Das Gute im vermeintlich Schlechten finden
Ohnehin bin ich der Meinung, dass wir alle positiver denken sollten. In Halle und auch von außen gucken alle immer ganz negativ auf Neustadt und auf die Architektur der DDR-Moderne. Wohlgemerkt nicht nur in der DDR – vergleichbare Bauten gibt es auch anderswo. In Neuperlach bei München zum Beispiel. Das wusste ich vor dieser Woche noch nicht. Kollegin Annette Herold-Stolze hat es erzählt, als sie über Guido Schwarzendahl berichtete. Der ist jetzt mit dem Landesdenkmalpreis von Sachsen-Anhalt ausgezeichnet worden. Schwarzendahl, heute Vorstand des Bauvereins Halle-Leuna, hat dort mal gelebt und später zwei Jahre in Neustadt. Seitdem weiß er die Vorzüge der modernen Großwohnsiedlungen zu schätzen, die als familienfreundliche Lebensmittelpunkte geplant wurden. Das hat er auch anderen vermittelt: Zwei Neustädter Hochhäuser aus dem Bestand der Genossenschaft – 2006 aus der AWG der Leunawerke und dem Bauverein für Kleinwohnungen hervorgegangen – sind inzwischen unter Denkmalschutz gestellt: in der Unstrutstraße das eine, in der Tangermünder Straße das andere. Unter anderem dafür wurde er ausgezeichnet. Verstehen Sie, was ich meine? Manchmal ist es eine Frage der Perspektive, ob man einfach nur schimpft oder gewinnt.

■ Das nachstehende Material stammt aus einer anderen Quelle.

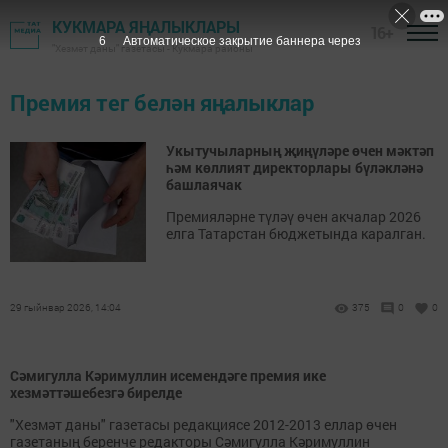
КУКМАРА ЯҢАЛЫКЛАРЫ
16+
6
Автоматическое закрытие баннера через
"Хезмәт даны" газетасы - Кукмара районы
Премия тег белән яңалыклар
Укытучыларның җиңүләре өчен мәктәп
һәм көллият директорлары бүләкләнә
башлаячак
Премияләрне түләү өчен акчалар 2026
елга Татарстан бюджетында каралган.
29 гыйнвар 2026, 14:04
375
0
0
Сәмигулла Кәримуллин исемендәге премия ике
хезмәттәшебезгә бирелде
"Хезмәт даны" газетасы редакциясе 2012-2013 еллар өчен
газетаның беренче редакторы Сәмигулла Кәримуллин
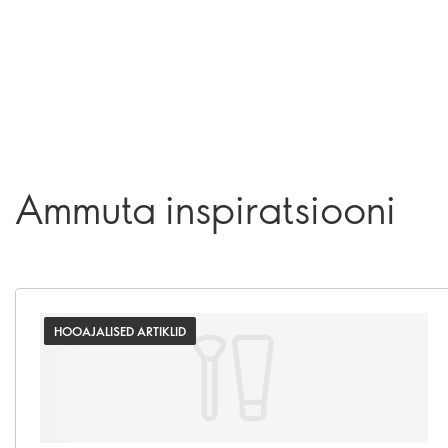
Ammuta inspiratsiooni
HOOAJALISED ARTIKLID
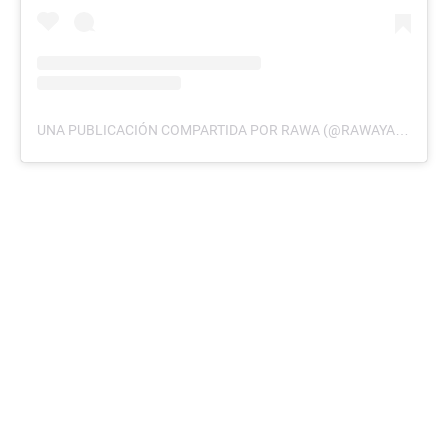
UNA PUBLICACIÓN COMPARTIDA POR RAWA (@RAWAYANA)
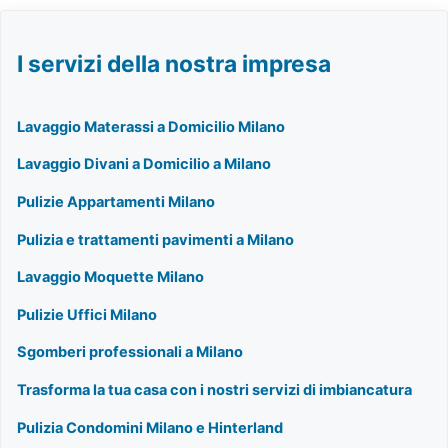
I servizi della nostra impresa
Lavaggio Materassi a Domicilio Milano
Lavaggio Divani a Domicilio a Milano
Pulizie Appartamenti Milano
Pulizia e trattamenti pavimenti a Milano
Lavaggio Moquette Milano
Pulizie Uffici Milano
Sgomberi professionali a Milano
Trasforma la tua casa con i nostri servizi di imbiancatura
Pulizia Condomini Milano e Hinterland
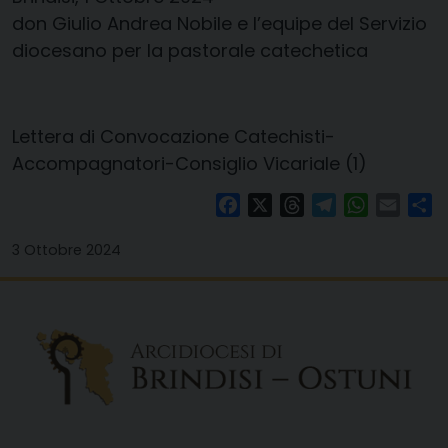
don Giulio Andrea Nobile e l’equipe del Servizio
diocesano per la pastorale catechetica
Lettera di Convocazione Catechisti-
Accompagnatori-Consiglio Vicariale (1)
Facebook
X
Threads
Telegram
WhatsAp
Email
Co
3 Ottobre 2024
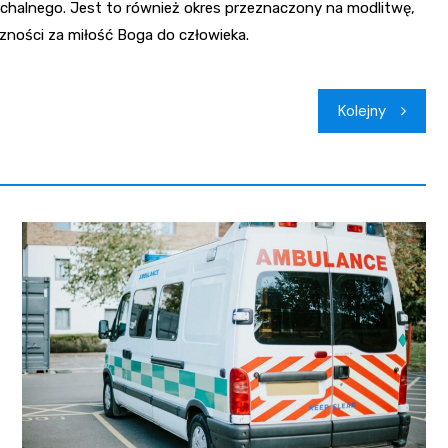
halnego. Jest to również okres przeznaczony na modlitwę,
zności za miłość Boga do człowieka.
Kolejny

Wenn die Bäume wachsen, wächst der Verstand mit
Noch eine Geschichte, die mit Schimpf und Schande beginnt und gut endet, hat Kollegin Tanja Goldbecher in dieser Woche erzählt: die vom Trothaer Wäldchen. Großen Ärger gab es dort, weil 2.000 Robinien und 250 Pappeln verschwinden sollten. Der Waldumbau ist nun abgeschlossen. Die Eichen sind gut angewachsen. Der Wald brauchte den Platz, um den neu gepflanzten Eichen genug Licht und Raum zum Wachsen zu geben. Zwischenzeitlich hatte die Stadt wegen der Proteste sogar einen sechsmonatigen Baustopp verhängt. Dabei gelten die Eichen – anders als ihre Vorgänger – für die Tier- und Pflanzenwelt als ökologisch wertvoll. Die anderen wurden nur gepflanzt, weil sie so schnell wachsen. Bei den Eichen geht es langsamer, aber es geht. Kollegin Goldbecher hat sich das vor Ort zeigen lassen. Merke: Der Ärger lässt nach, wenn Sinn und Verstand auch für die eigenen Augen sichtbar werden. Hoffentlich zumindest.
Ein stressfreies, von Schimpftiraden verschontes und wunderschönes Wochenende wünscht Ihnen ausgesprochen höflich, Ihr Frank Klemmer.